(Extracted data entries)
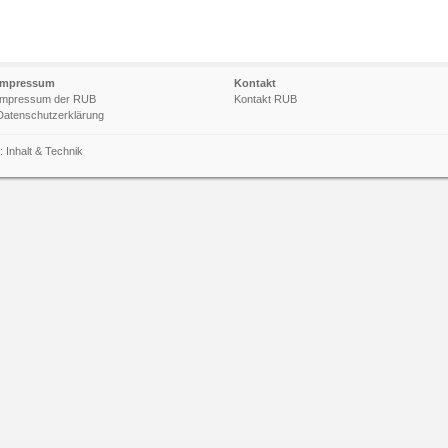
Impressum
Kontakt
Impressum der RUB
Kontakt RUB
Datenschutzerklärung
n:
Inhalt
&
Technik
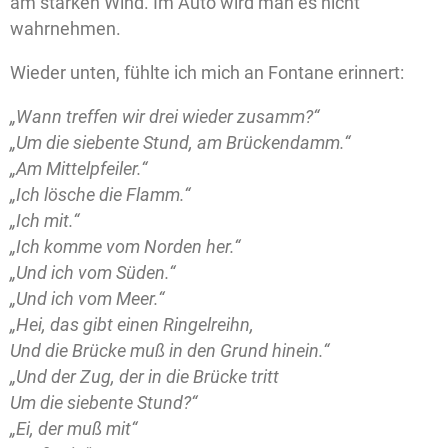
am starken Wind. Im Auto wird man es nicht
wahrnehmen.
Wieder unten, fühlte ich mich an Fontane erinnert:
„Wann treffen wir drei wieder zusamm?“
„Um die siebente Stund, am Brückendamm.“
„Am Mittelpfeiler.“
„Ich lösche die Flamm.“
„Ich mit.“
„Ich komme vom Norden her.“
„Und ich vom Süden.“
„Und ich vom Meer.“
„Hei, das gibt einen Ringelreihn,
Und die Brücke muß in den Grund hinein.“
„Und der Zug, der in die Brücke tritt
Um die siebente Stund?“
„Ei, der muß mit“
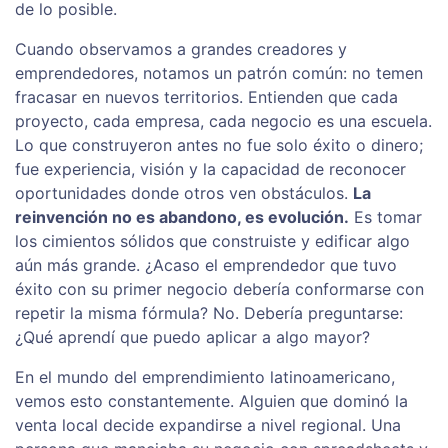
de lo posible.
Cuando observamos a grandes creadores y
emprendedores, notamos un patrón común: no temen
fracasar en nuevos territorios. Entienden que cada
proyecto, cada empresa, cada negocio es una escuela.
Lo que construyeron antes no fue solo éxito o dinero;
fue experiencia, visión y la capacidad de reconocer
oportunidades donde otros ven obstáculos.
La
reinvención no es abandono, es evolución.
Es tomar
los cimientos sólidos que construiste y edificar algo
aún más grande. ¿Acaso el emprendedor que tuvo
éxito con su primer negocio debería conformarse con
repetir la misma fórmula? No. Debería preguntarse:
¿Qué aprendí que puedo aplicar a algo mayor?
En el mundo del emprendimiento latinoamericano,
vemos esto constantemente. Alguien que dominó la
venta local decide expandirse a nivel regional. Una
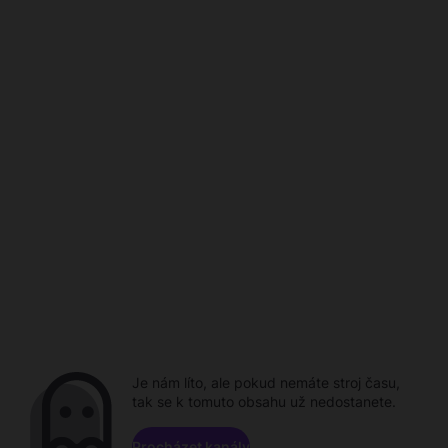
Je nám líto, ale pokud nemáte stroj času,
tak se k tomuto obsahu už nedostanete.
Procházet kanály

__What to do__:
The lines from the one containing "venta local decide" through the last line of the entries are to be copied exactly, both ends included, and the pictures are to be omitted.

__Result below__:
venta local decide expandirse a nivel regional. Una
Je nám líto, ale pokud nemáte stroj času,
tak se k tomuto obsahu už nedostanete.
Procházet kanály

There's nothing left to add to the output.